Alors, pour justifier une campagne de diffamation injustifiable, le « journaliste » Lorrain Sénéchal s’est livré sur le plateau de l’émission “CàVous” à un pur exercice de désinformation en allant jusqu’à inverser les séquences de l’intervention de Rima Hassan pour faire croire qu’elle aurait « justifié le mode opératoire » du Hamas, avant de nuancer ses propos. Répétons le encore s’il le faut : dans cette interview et depuis des mois, c’est l’exact inverse qui est défendu par Rima Hassan et la France insoumise.
https://twitter.com/RimaHas/status/1895166713622065237
Plus largement, les menaces de déchéance de nationalité s’accompagnent aujourd’hui d’un vocabulaire absolument débridé et pétainiste des responsables politiques et éditorialistes de la presse réactionnaire, la député macroniste Prisca Thévenot parlant de Rima Hassan comme d’une « ennemi[e] de la France », le plateau de CNEWS comme d’une « ennemie de l’intérieur » qu’il faudrait « destituer de tout mandat public ». Depuis 1945 et la défaite du fascisme, un vocabulaire et des propositions aussi explicitement racistes ne s’était plus emparé de manière aussi débridée des élites bourgeoises.

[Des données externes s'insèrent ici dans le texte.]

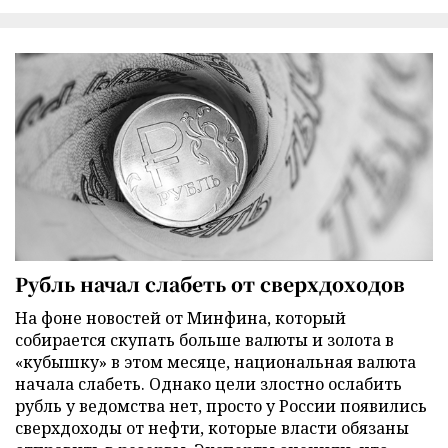
Рубль начал слабеть от сверхдоходов
На фоне новостей от Минфина, который
собирается скупать больше валюты и золота в
«кубышку» в этом месяце, национальная валюта
начала слабеть. Однако цели злостно ослабить
рубль у ведомства нет, просто у России появились
сверхдоходы от нефти, которые власти обязаны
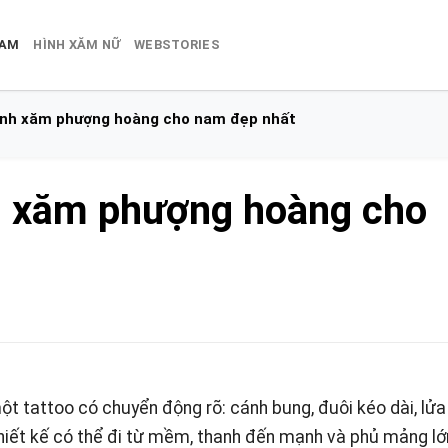
NAM
HÌNH XĂM NỮ
WEBSTORIES
ình xăm phượng hoàng cho nam đẹp nhất
h xăm phượng hoàng cho
 tattoo có chuyển động rõ: cánh bung, đuôi kéo dài, lửa
thiết kế có thể đi từ mềm, thanh đến mạnh và phủ mảng lớn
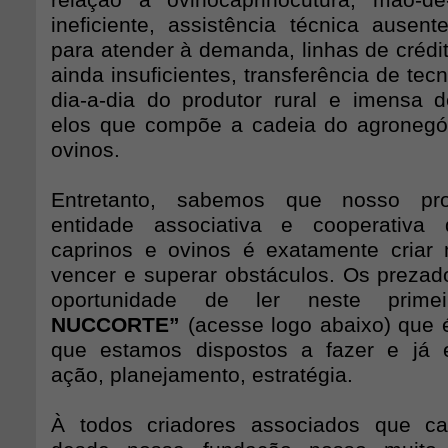
relação à ovinocaprinocutura, mão-d
ineficiente, assistência técnica ausen
para atender à demanda, linhas de crédi
ainda insuficientes, transferência de tec
dia-a-dia do produtor rural e imensa d
elos que compõe a cadeia do agronegó
ovinos.
Entretanto, sabemos que nosso pro
entidade associativa e cooperativa
caprinos e ovinos é exatamente criar
vencer e superar obstáculos. Os prezad
oportunidade de ler neste prim
NUCCORTE”
(acesse logo abaixo) que 
que estamos dispostos a fazer e já 
ação, planejamento, estratégia.
À todos criadores associados que c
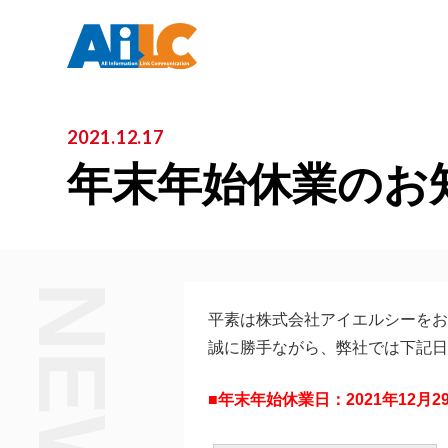
2021.12.17
年末年始休業のお知ら
NEWS
平素は株式会社アイエルシーをお
誠に勝手ながら、弊社では下記日
■年末年始休業日：2021年12月2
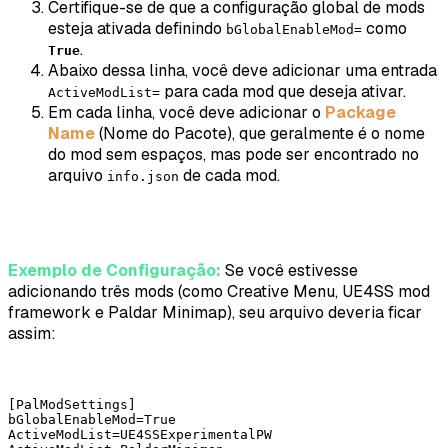
Certifique-se de que a configuração global de mods
esteja ativada definindo
como
bGlobalEnableMod=
.
True
Abaixo dessa linha, você deve adicionar uma entrada
para cada mod que deseja ativar.
ActiveModList=
Em cada linha, você deve adicionar o
Package
Name
(Nome do Pacote), que geralmente é o nome
do mod sem espaços, mas pode ser encontrado no
arquivo
de cada mod.
info.json
Exemplo de Configuração:
Se você estivesse
adicionando três mods (como Creative Menu, UE4SS mod
framework e Paldar Minimap), seu arquivo deveria ficar
assim:
[PalModSettings] 

bGlobalEnableMod=True 

ActiveModList=UE4SSExperimentalPW 
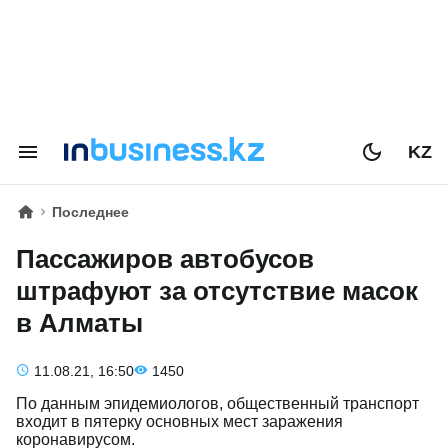
KZ
Последнее
Пассажиров автобусов
штрафуют за отсутствие масок
в Алматы
11.08.21, 16:50
1450
По данным эпидемиологов, общественный транспорт
входит в пятерку основных мест заражения
коронавирусом.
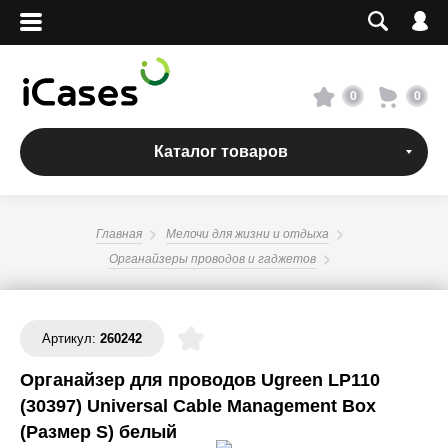
Вход
Регистрация
Сервисный центр
0
0
О магазине
Каталог товаров
Оплата и доставка
Главная
Мелочи для жизни и отдыха
Адреса магазинов
Органайзеры проводов и гаджетов
Вакансии
Артикул:
260242
+7 495 960-31-54
Органайзер для проводов Ugreen LP110
(30397) Universal Cable Management Box
+7 800 500-31-47
(Размер S) белый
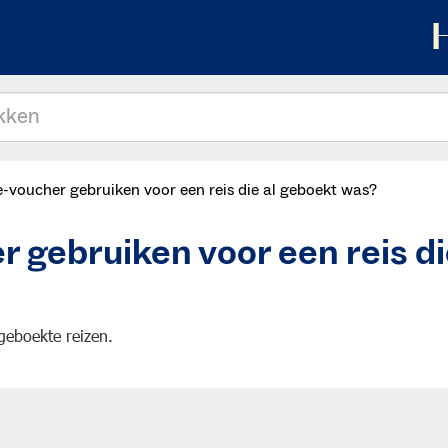
e-voucher gebruiken voor een reis die al geboekt was?
r gebruiken voor een reis d
 geboekte reizen.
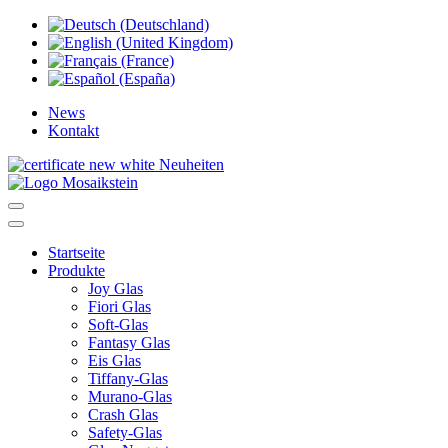
News
Kontakt
Neuheiten
Startseite
Produkte
Joy Glas
Fiori Glas
Soft-Glas
Fantasy Glas
Eis Glas
Tiffany-Glas
Murano-Glas
Crash Glas
Safety-Glas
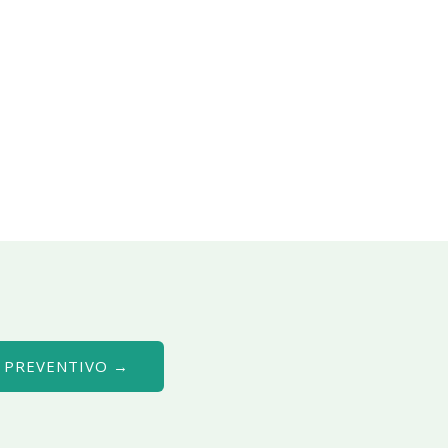
O PREVENTIVO →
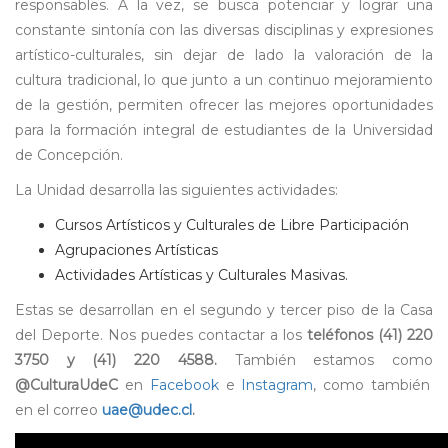
responsables. A la vez, se busca potenciar y lograr una
constante sintonía con las diversas disciplinas y expresiones
artístico-culturales, sin dejar de lado la valoración de la
cultura tradicional, lo que junto a un continuo mejoramiento
de la gestión, permiten ofrecer las mejores oportunidades
para la formación integral de estudiantes de la Universidad
de Concepción.
La Unidad desarrolla las siguientes actividades:
Cursos Artísticos y Culturales de Libre Participación
Agrupaciones Artísticas
Actividades Artísticas y Culturales Masivas.
Estas se desarrollan en el segundo y tercer piso de la Casa
del Deporte. Nos puedes contactar a los
teléfonos (41) 220
3750 y (41) 220 4588.
También estamos como
@CulturaUdeC
en
Facebook
e
Instagram
, como también
en el correo
uae@udec.cl
.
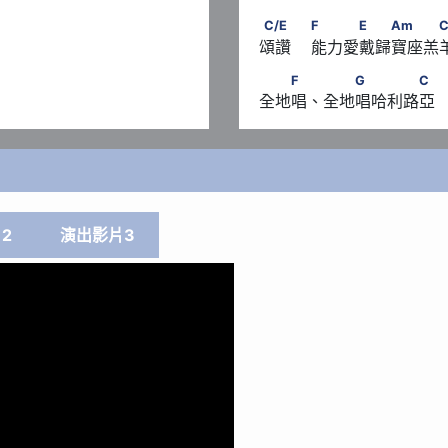
           C/G
C/E　　                
C/E
F
E
Am
C
頌讚    能力愛戴歸寶座羔羊
　　F　 　　G　　　　C
F
G
C
全地唱、全地唱哈利路亞
2
演出影片3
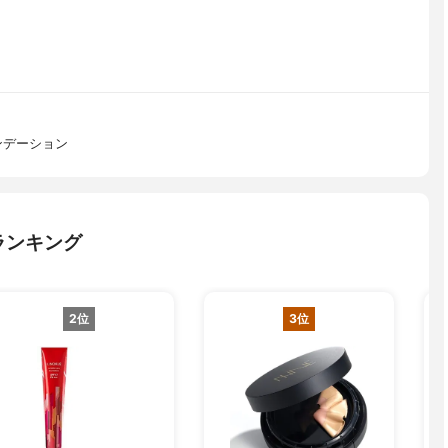
ンデーション
ランキング
2位
3位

Au total, Rima Hassan est menacée de déchéance de nationalité et traitée comme une « ennemie de l’intérieur » pour avoir rappelé le droit international, c’est-à-dire parce qu’elle dénonce le génocide du peuple palestinien par un État occidentalisé, et, en dernière analyse, parce qu’elle est elle même franco-palestinienne.
Le député LFI Aly Diouara menacé d’être “tazé” par un policier : sans preuves pour appuyer leur propos, les préfets de Paris et de Seine-Saint-Denis apportent leur soutien aux agents impliqués
En parallèle de la cabale raciste menée contre Rima Hassan depuis le plus haut sommet de l’État, un autre insoumis, le député Aly Diouara, a lui aussi été victime ces derniers jours d’une campagne mêlant racisme et rejet de l’égalité entre les êtres humains.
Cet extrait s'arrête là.